Depression and suicidal thinking occur frequently alongside HIV-AIDS, triggering profound detrimental impacts on quality of life, treatment adherence, disease progression, and mortality. Yet the psychosocial factors contributing to these psychiatric comorbidities remain underexplored, particularly in the developing country context. This study thus examined different dimensions of perceived family support in relation to depression and suicidal ideation among people living with HIV-AIDS PLWHA in Nepal.

Methods

A cross-sectional survey of 322 adult PLWHA residing in the Kathmandu Valley, Nepal was conducted. Data were analyzed using multiple logistic regressions for correlates of Beck Depression Inventory BDI-Ia-defined depressive symptoms and suicidal ideation in the past 2 weeks. Perceived family support, measured using the 10-item Nepali Family Support and Difficulty Scale, was entered into separate models, in turn, as a composite score, for each sub-scale emotional, instrumental, and negative support, and for each individual item.

Results

Overall, 25.5% of participants registered BDI-Ia-defined depression, with significantly lower rates among those with perceived family support scores in the highest AOR = 0.19; 95% CI = 0.07, 0.55 and middle AOR = 0.38; 95% CI = 0.17, 0.86 tertiles relative to those with lowest-tertile scores.
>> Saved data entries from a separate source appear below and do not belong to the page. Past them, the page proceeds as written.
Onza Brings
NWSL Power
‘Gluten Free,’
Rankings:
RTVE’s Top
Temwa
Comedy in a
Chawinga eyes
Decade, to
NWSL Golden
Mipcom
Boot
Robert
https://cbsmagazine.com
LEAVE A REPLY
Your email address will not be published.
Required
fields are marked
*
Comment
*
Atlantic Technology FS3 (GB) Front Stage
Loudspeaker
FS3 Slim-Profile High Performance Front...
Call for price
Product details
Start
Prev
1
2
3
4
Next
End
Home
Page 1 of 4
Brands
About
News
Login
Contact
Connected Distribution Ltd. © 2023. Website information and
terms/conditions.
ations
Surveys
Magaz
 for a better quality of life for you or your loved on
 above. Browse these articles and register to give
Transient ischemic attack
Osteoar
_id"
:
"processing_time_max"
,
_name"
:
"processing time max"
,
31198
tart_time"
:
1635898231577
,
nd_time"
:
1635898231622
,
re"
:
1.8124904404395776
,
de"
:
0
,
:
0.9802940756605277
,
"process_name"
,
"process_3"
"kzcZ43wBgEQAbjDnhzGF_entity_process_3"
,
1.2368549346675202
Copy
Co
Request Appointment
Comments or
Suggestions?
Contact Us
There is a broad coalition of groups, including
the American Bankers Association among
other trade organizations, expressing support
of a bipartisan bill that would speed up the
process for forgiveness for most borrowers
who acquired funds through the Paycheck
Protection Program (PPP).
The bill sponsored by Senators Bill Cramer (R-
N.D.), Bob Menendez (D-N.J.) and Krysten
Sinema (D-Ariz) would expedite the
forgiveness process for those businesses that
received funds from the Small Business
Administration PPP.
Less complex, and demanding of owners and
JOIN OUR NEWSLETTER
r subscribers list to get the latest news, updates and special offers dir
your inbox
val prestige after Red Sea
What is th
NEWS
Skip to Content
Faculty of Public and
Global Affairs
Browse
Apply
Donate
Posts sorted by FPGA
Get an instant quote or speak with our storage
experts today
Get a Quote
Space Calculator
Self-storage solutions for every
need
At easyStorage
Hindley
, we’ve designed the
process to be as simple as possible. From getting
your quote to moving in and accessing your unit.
Meanwhile, 14.0% reported suicidal thinking, with significantly lower rates among those in the highest perceived family support tertile relative to the lowest AOR = 0.25; 95% CI = 0.07, 0.91. Broken down by support sub-scale, only negative support i.e. family difficulty was significant in its correlations with both outcomes – a trend similarly reflected in the item-wise analyses.

Conclusions

Our findings highlight an important role for family support in determining experiences of depression and suicidality among PLWHA. Incorporating family counseling and support services – with special focus on ameliorating negative interaction and bolstering emotional support – into HIV care and treatment services may help to improve mental health along with overall wellness and treatment outcomes for HIV-positive populations in Nepal and similar settings.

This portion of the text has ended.